At times the journal reads like that of any other young person in a foreign land, homesick and unhappy. But according to Pakistani intelligence officials this journal is the diary of a British jihadist - a 25-year-old from the London suburbs who intended to give up his life in a holy war.
Mr Siddique, who spent a number of years in Hounslow, was arrested in May by the Pakistani security forces after they apparently received reports that he was acting suspiciously. When the authorities entered his room in the north-eastern city of Peshawar, investigators apparently found an electrical circuit that could be used as a bomb detonator and a desktop computer that contained aeronautical mapping and the cryptic 35-page diary written in English and covering the period from 2 March to 6 April this year.

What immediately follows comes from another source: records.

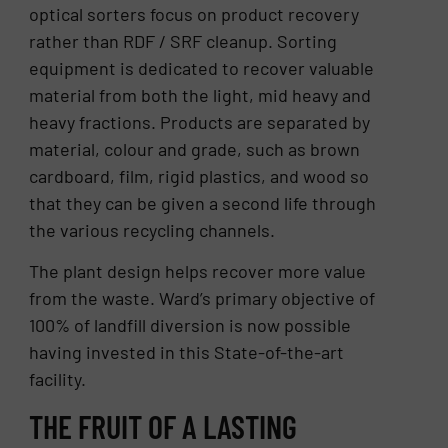
optical sorters focus on product recovery
rather than RDF / SRF cleanup. Sorting
equipment is dedicated to recover valuable
material from both the light, mid heavy and
heavy fractions. Products are separated by
material, colour and grade, such as brown
cardboard, film, rigid plastics, and wood so
that they can be given a second life through
the various recycling channels.
The plant design helps recover more value
from the waste. Ward’s primary objective of
100% of landfill diversion is now possible
having invested in this State-of-the-art
facility.
THE FRUIT OF A LASTING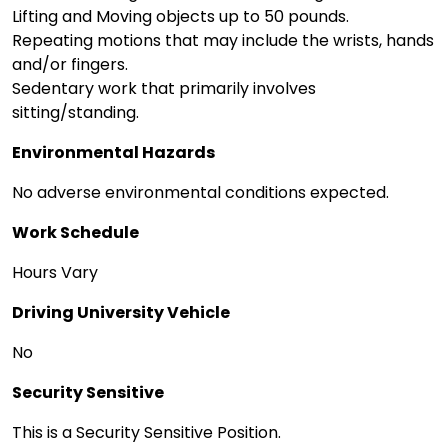
Lifting and Moving objects up to 50 pounds.
Repeating motions that may include the wrists, hands
and/or fingers.
Sedentary work that primarily involves
sitting/standing.
Environmental Hazards
No adverse environmental conditions expected.
Work Schedule
Hours Vary
Driving University Vehicle
No
Security Sensitive
This is a Security Sensitive Position.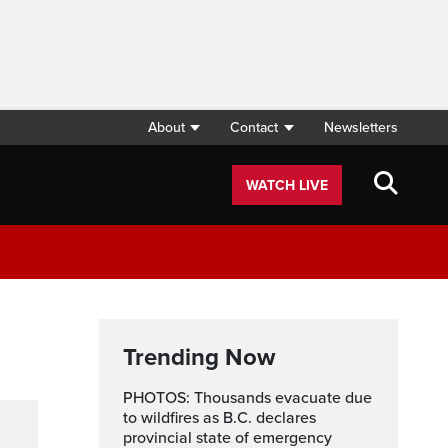
About
Contact
Newsletters
WATCH LIVE
Trending Now
PHOTOS: Thousands evacuate due
to wildfires as B.C. declares
provincial state of emergency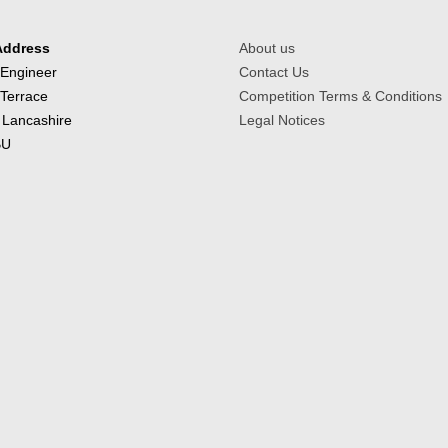
Address
About us
 Engineer
Contact Us
 Terrace
Competition Terms & Conditions
 Lancashire
Legal Notices
BU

Across the top of the first page of the diary was a quotation from the Koran. It read: "The greatest tests are truly to be soon alleviated." In Mr Siddique's first entry he wrote: "All alone in a strange land. I can trust no one except Allah." In an entry on 26 March he questioned how fellow Muslims could live peacefully in London when the "kufr" (unbelievers) have turned the world into a "battlefield for the Muslims". London, he wrote, was the "vital organ of the minions of the devil". On 5 April he said he would make an "all-out immense effort to rejoin my contingent".
The New York Times reported that Pakistani officials believed Mr Siddique was preparing to become a suicide bomber. They said phone numbers found with Mr Siddique have been traced to members of al-Qa'ida as well as British extremists involved in a failed plot to detonate bombs in London in 2004. These reports cannot be confirmed.
It was also reported that British police are investigating whether Mr Siddique has ties to the July 7 attacks. They want to know whether a diary entry on 13 March in which Mr Siddique says he has learnt that "wagon is now called off" refers to the bombing plot.
Officials said that Mr Siddique, currently in custody, has denied having any role in the failed 2004 plot or the recent attacks in London. He has apparently told them that he first travelled to Pakistan in February 2003 with another British Muslim - one of eight men later arrested on suspicion of involvement in the failed 2004 plot. He said he spent three months in Lahore with Mohammed Junaid Babar, a Pakistani-American computer programmer from New York. Last year Babar pleaded guilty to charges of supplying military equipment to an al-Qa'ida training camp in Pakistan.
Officials said he had also told them that he spent the past two years fighting in Kashmir and Afghanistan. At one point he railed in his diary against those Pakistanis who "claim 2 b Muslim" but "don't get it thru there thik [sic] heads" that it is their "fard" - or religious duty - to help him wage his holy war.
His diary is written in mostly capital letters and reveals how he quickly grew uncomfortable with those around him in Peshawar. "I can't live in filth unlike u animals," he wrote on 8 March, calling a group of Pakistani neighbours "dirty geezers" and a Pakistani store owner a "monkey con artist".
Two days later he complained that he could not converse with the locals. "[I'm] constantly laughed at & ridiculed," he wrote.
In an entry on 11 March he wrote about his visit to a group of people he identifies with code names and learnt of bad news. "The relaxing place was done over and 7-8 of the guys taken whilst asleep. Told guys need 2 make a move soon. Cant stik round." Several days later, on 15 March he was told that the "situation is really bad" and that he should "just sit tight & wait it out until things get a bit better".
Mr Siddique has told investigators that he is from Hounslow and is a Muslim of Indian descent. A local newspaper reported that in 1997 the then 17-year-old "ran off to join the mujahedin" in Lebanon but returned to his "frantic parents" a month later.
Officials in Hounslow said last month that Mr Siddique attended a college where he may have befriended Asif Muhammad Hanif, who blew himself up in the suicide bombing of a Tel Aviv nightclub in 2003.